The terrain of dating and romantic relationships is tough to navigate for any teen, full of all kinds of perils and pitfalls, from the taboo crossing of social hierarchies, the faux pas of asking out someone else’s crush, and overthinking whether you should pick up the phone or wait for the other person to make the first move. In the world of R.L. Stine, though, these worries pale in comparison to larger concerns like whether the guy you’re making out with might actually be undead, or how to protect yourself from the violent stalker who thinks she’s your girlfriend and won’t take no for an answer. These are the high-stakes dangers of dating in the ‘90s teen horror world. But what else are you going to do—sit at home alone on a Friday night? Stine’s The Boyfriend (1990) and The Girlfriend (1991) are standalone novels, separate from his popular Fear Street series, and each one delves into the dark side of teen romance.

In The Boyfriend, Joanna Collier is dating a guy named Dex, who is cute, kind, and thoughtful, but also disappointingly poor.

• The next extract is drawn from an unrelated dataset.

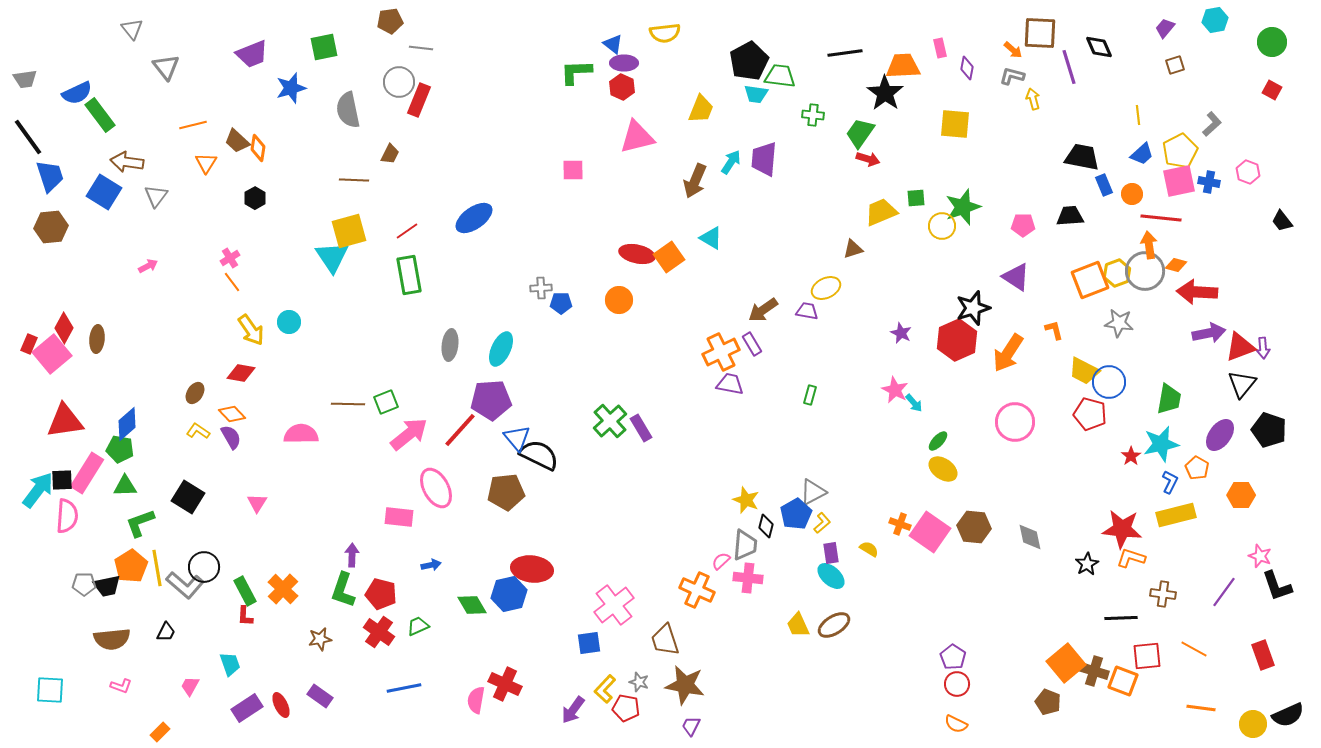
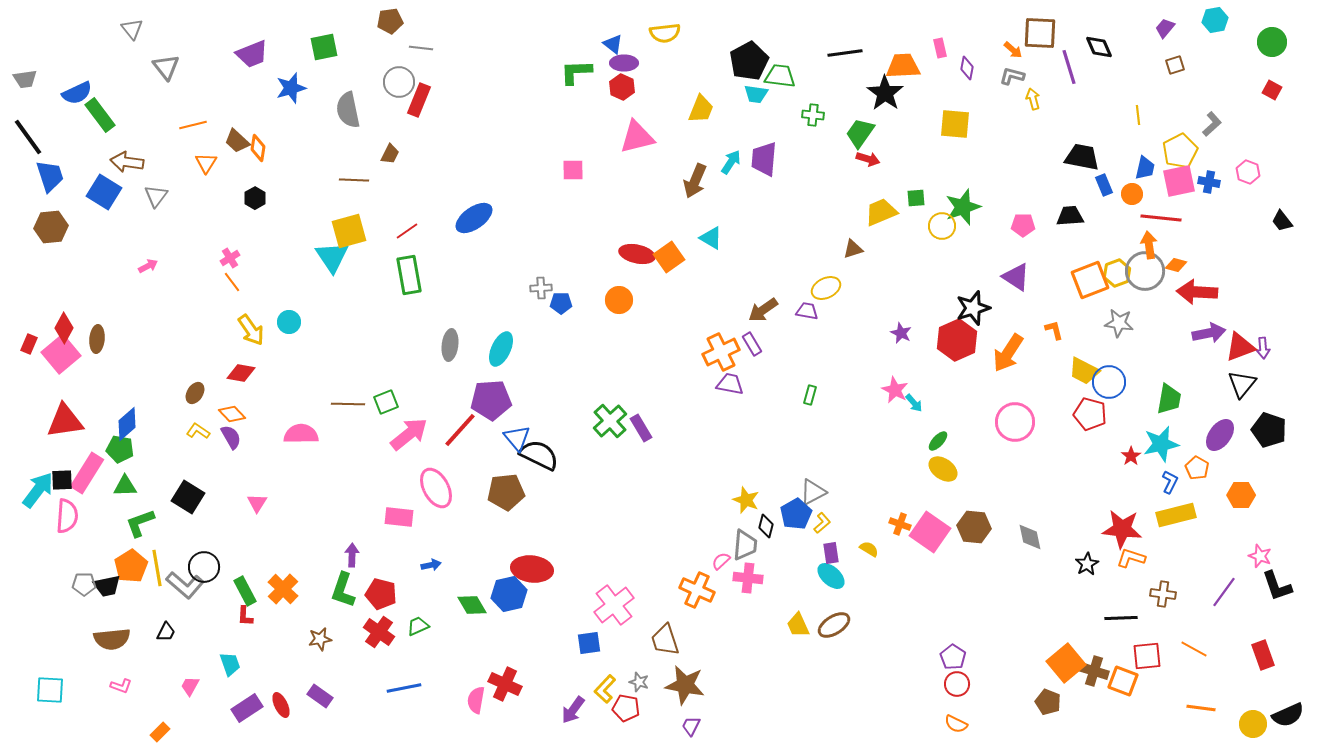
blue trapezoid at (1142, 154): moved 3 px right, 14 px down; rotated 35 degrees counterclockwise
pink square at (52, 354): moved 9 px right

Dex goes to another school across town and when Joanna begrudgingly goes to see him in a play there, she reflects that “The neighborhood didn’t look very appealing. She had locked the car and hurried into the building, surprised by how tacky and run-down everything had looked. It had been so long since Joanna had been inside a public school” (7). Joanna is an unrepentant snob, with absolutely no interest in checking her privilege. Dex is a passing diversion for her, not “good enough” to be a long-term romantic prospect, and once she’s made up her mind that she wants to get rid of him, she becomes cold and cruel toward him, ghosting him on a date they set up to meet at the mall, while secretly watching him from afar and enjoying his frustration and disappointment. Joanna is one of just a handful of characters who give Fear Street’s Reva Dalby a run for her money in sheer awfulness: She has the self-awareness to realize that the things she says and does are terrible and hurt other people, but she actively doesn’t care, shrugging off any criticisms of her behavior and stalwartly fending off any crisis of conscience. While in Reva’s case, it was her mother’s death that turned her into a horrible person, in The Boyfriend, Joanna has been traumatized by her father deserting their family, pain that she then externalizes and inflicts on other people. Apparently, in Stine’s world, the nuclear family is an essential foundation if there’s any hope of having non-sociopathic kids. Joanna is a pretty uncomplicated, straightforward villain, which allows the reader to enjoy some top-notch schadenfreude in reading about the range of horrors that soon befall her.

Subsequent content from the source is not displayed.